Escalation of the coronavirus crisis could pose a long-term impact on the tourism industry.

Under the guidance of government advice, airlines such as British Airways , Qantas and United AirLines have suspended around 25,000 flights collectively.

If these suspensions continue for a prolonged period, some of the world’s busiest air routes will be severely disrupted. This may leave some airlines with significant revenue deficits.

Meanwhile, a number of cruises have been cancelled and hotel groups with properties in mainland China, Hong Kong, Macau and Taiwan are waiving cancellation fees.

Much like airlines, hotels and cruises may have to start looking at alternative locations away from the Far East.

This prospect would be extremely damaging to Far East tourism but may present an opportunity for up and coming locations in South America and Africa.

Casinos in Macau have also been closed for 15 days. In 2018, Macau generated over five times the revenue of Las Vegas, so closure means a significant blow to the local economy.

This uncertainty created a large economical cost. However, a real long-term impact may be felt if consumers lose confidence in the region.

Confidence from western markets is crucial for Far East tourism

The North American and European markets are vitally important to the Far East economy. China is the fifth-largest inbound market in the world, welcoming 62.6 million tourists in 2019. A reduction in tourism from western nations would likely see this figure fall substantially.

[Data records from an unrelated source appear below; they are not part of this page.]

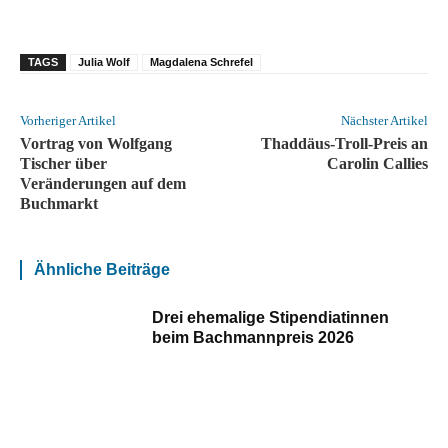
TAGS
Julia Wolf
Magdalena Schrefel
Vorheriger Artikel
Nächster Artikel
Vortrag von Wolfgang
Thaddäus-Troll-Preis an
Tischer über
Carolin Callies
Veränderungen auf dem
Buchmarkt
Ähnliche Beiträge
Drei ehemalige Stipendiatinnen
beim Bachmannpreis 2026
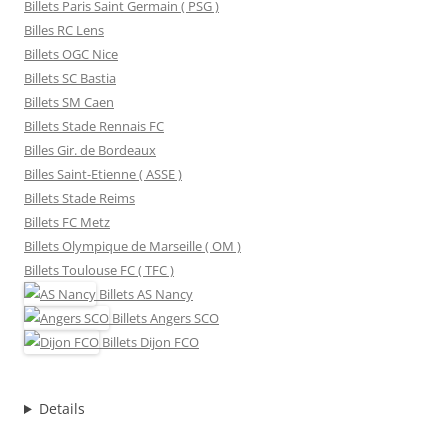
Billets Paris Saint Germain ( PSG )
Billes RC Lens
Billets OGC Nice
Billets SC Bastia
Billets SM Caen
Billets Stade Rennais FC
Billes Gir. de Bordeaux
Billes Saint-Etienne ( ASSE )
Billets Stade Reims
Billets FC Metz
Billets Olympique de Marseille ( OM )
Billets Toulouse FC ( TFC )
Billets
AS Nancy
Billets
Angers SCO
Billets
Dijon FCO
Details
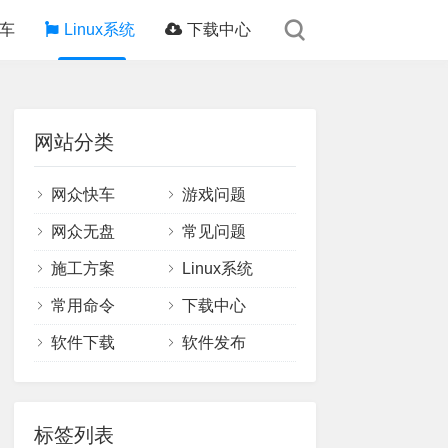
车
Linux系统
下载中心
网站分类
网众快车
游戏问题
网众无盘
常见问题
施工方案
Linux系统
常用命令
下载中心
软件下载
软件发布
标签列表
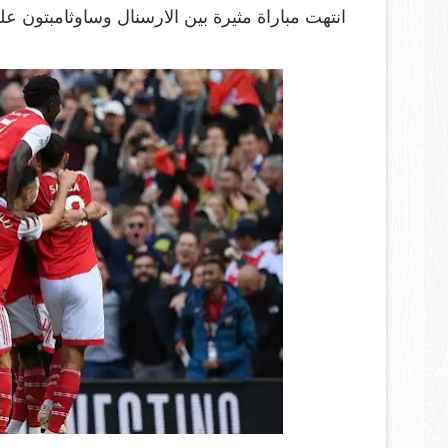
انتهت مباراة مثيرة بين الارسنال وساوثامبتون 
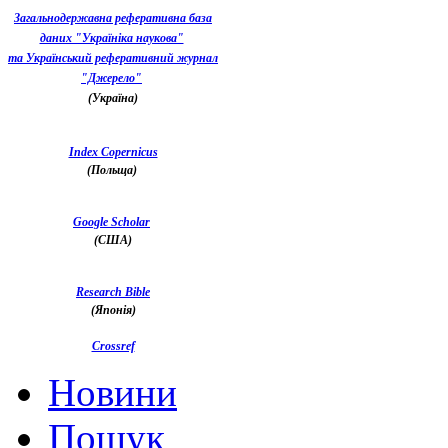
Загальнодержавна реферативна база
даних "Україніка наукова"
та Український реферативний журнал
"Джерело"
(Україна)
Index Copernicus
(Польща)
Google Scholar
(США)
Research Bible
(Японія)
Crossref
Новини
Пошук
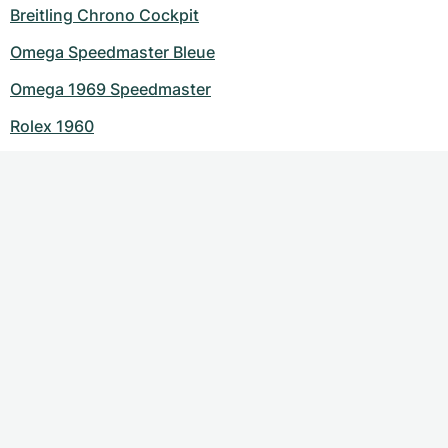
Breitling Chrono Cockpit
Omega Speedmaster Bleue
Omega 1969 Speedmaster
Rolex 1960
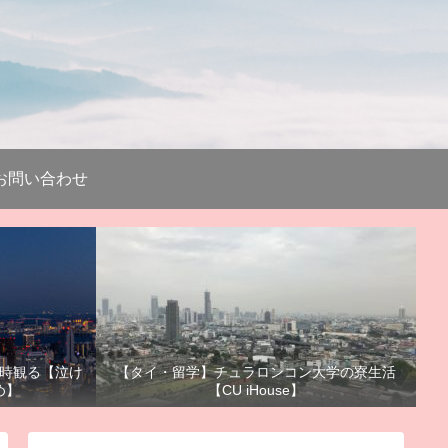
お問い合わせ
時観る【泣け
【タイ・留学】チュラロンコン大学の寮生活
め】
【CU iHouse】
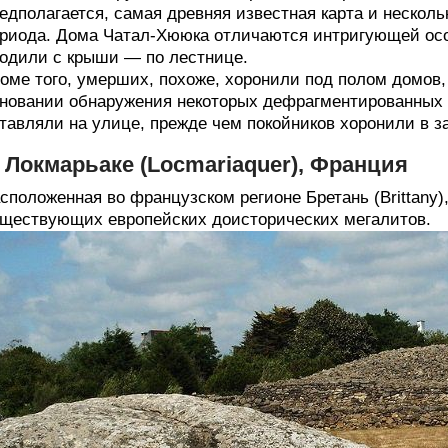
едполагается, самая древняя известная карта и несколь
риода. Дома Чатал-Хююка отличаются интригующей осо
одили с крыши — по лестнице.
оме того, умерших, похоже, хоронили под полом домов, 
новании обнаружения некоторых дефрагментированных ко
тавляли на улице, прежде чем покойников хоронили в 
. Локмарьаке (Locmariaquer), Франция
сположенная во французском регионе Бретань (Brittany)
ществующих европейских доисторических мегалитов.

Furthermore, travel and tourism contributed to 21.6% of Thailand’s GDP in 2018, making it essential to the nation’s economy.

United Airlines quoted a significant decline in demand as its reason for reducing flights, indicating that consumers are already concerned about visiting China.

If this concern spreads to neighbouring countries, the tourism industry in the region will undoubtedly suffer as a result.

Economic impacts are beginning to emerge

Figures show that China has grown from the fourth largest source market globally, with 47.7 million outbound tourists in 2009 to become the largest, with 159 million tourists in 2019.

It seems unlikely that there will be a long-term decline in outbound tourism once the virus is contained, meaning China will maintain its place as the largest source market in 2020.

Furthermore, the Chinese outbound market was the second-highest spending in 2019, with an expenditure of $275bn.

This figure highlights the importance of the Chinese market on the tourism industry and is a stark warning of the economic impact the coronavirus cold have.